◆ **Exercise details**
Your answer must be the full listing, reproduced exactly, minus any pictures.

--- Records for the exercise Enclosed Below ---

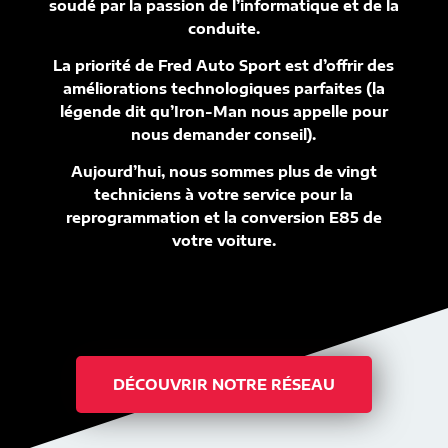
soudé par la passion de l’informatique et de la
conduite.
La priorité de Fred Auto Sport est d’offrir des
améliorations technologiques parfaites (la
légende dit qu’Iron-Man nous appelle pour
nous demander conseil).
Aujourd’hui, nous sommes plus de vingt
techniciens à votre service pour la
reprogrammation et la conversion E85 de
votre voiture.
DÉCOUVRIR NOTRE RÉSEAU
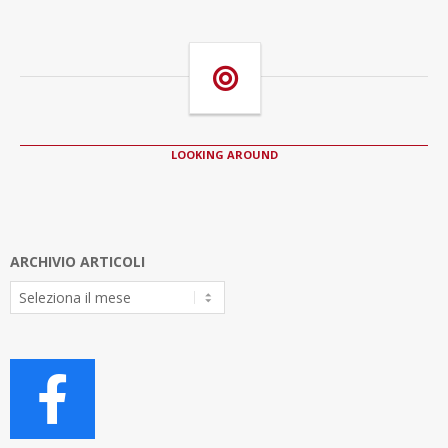
LOOKING AROUND
ARCHIVIO ARTICOLI
Archivio
Articoli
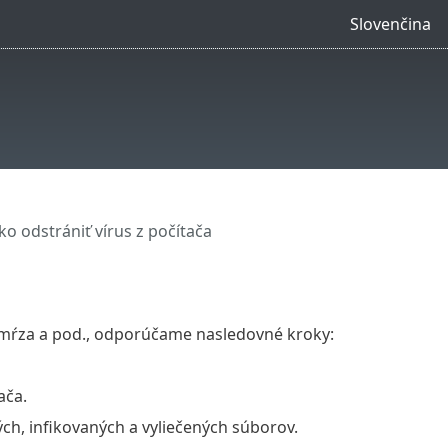
Slovenčina
ko odstrániť vírus z počítača
zamŕza a pod., odporúčame nasledovné kroky:
ača.
h, infikovaných a vyliečených súborov.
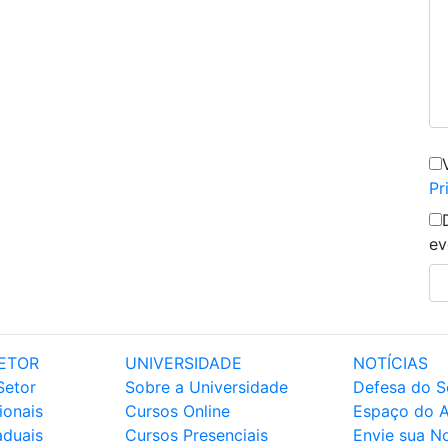
Pr
ev
ETOR
UNIVERSIDADE
NOTÍCIAS
Setor
Sobre a Universidade
Defesa do S
ionais
Cursos Online
Espaço do 
aduais
Cursos Presenciais
Envie sua No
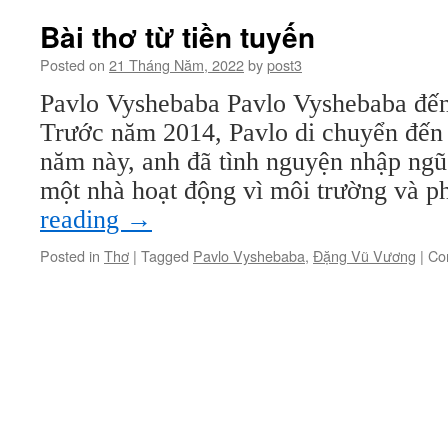
Bài thơ từ tiền tuyến
Posted on
21 Tháng Năm, 2022
by
post3
Pavlo Vyshebaba Pavlo Vyshebaba đến
Trước năm 2014, Pavlo di chuyển đến
năm này, anh đã tình nguyện nhập ngũ.
một nhà hoạt động vì môi trường và 
reading
→
Posted in
Thơ
|
Tagged
Pavlo Vyshebaba
,
Đặng Vũ Vương
|
Co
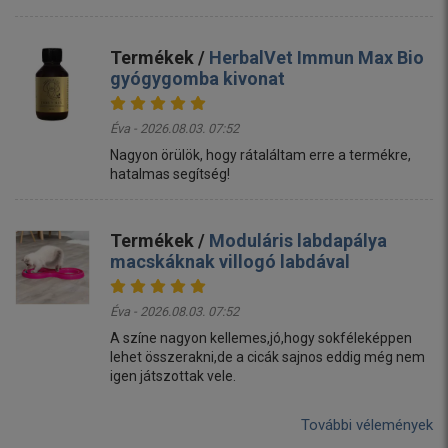
Termékek /
HerbalVet Immun Max Bio
gyógygomba kivonat
Éva - 2026.08.03. 07:52
Nagyon örülök, hogy rátaláltam erre a termékre,
hatalmas segítség!
Termékek /
Moduláris labdapálya
macskáknak villogó labdával
Éva - 2026.08.03. 07:52
A színe nagyon kellemes,jó,hogy sokféleképpen
lehet összerakni,de a cicák sajnos eddig még nem
igen játszottak vele.
További vélemények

--- End of Enclosed Records for the exercise ---

◆ **Response for this exercise**
soudé par la passion de l’informatique et de la
conduite.
La priorité de Fred Auto Sport est d’offrir des
améliorations technologiques parfaites (la
légende dit qu’Iron-Man nous appelle pour
nous demander conseil).
Aujourd’hui, nous sommes plus de vingt
techniciens à votre service pour la
reprogrammation et la conversion E85 de
votre voiture.
DÉCOUVRIR NOTRE RÉSEAU
LOOKING AROUND
ARCHIVIO ARTICOLI
Archivio
Articoli
Slovenčina
ko odstrániť vírus z počítača
zamŕza a pod., odporúčame nasledovné kroky:
ača.
h, infikovaných a vyliečených súborov.
Pr
ev
ETOR
UNIVERSIDADE
NOTÍCIAS
Setor
Sobre a Universidade
Defesa do S
ionais
Cursos Online
Espaço do 
aduais
Cursos Presenciais
Envie sua No
Bài thơ từ tiền tuyến
Posted on
21 Tháng Năm, 2022
by
post3
Pavlo Vyshebaba Pavlo Vyshebaba đến
Trước năm 2014, Pavlo di chuyển đến
năm này, anh đã tình nguyện nhập ngũ.
một nhà hoạt động vì môi trường và 
reading
→
Posted in
Thơ
|
Tagged
Pavlo Vyshebaba
,
Đặng Vũ Vương
|
Co
Termékek /
HerbalVet Immun Max Bio
gyógygomba kivonat
Éva - 2026.08.03. 07:52
Nagyon örülök, hogy rátaláltam erre a termékre,
hatalmas segítség!
Termékek /
Moduláris labdapálya
macskáknak villogó labdával
Éva - 2026.08.03. 07:52
A színe nagyon kellemes,jó,hogy sokféleképpen
lehet összerakni,de a cicák sajnos eddig még nem
igen játszottak vele.
További vélemények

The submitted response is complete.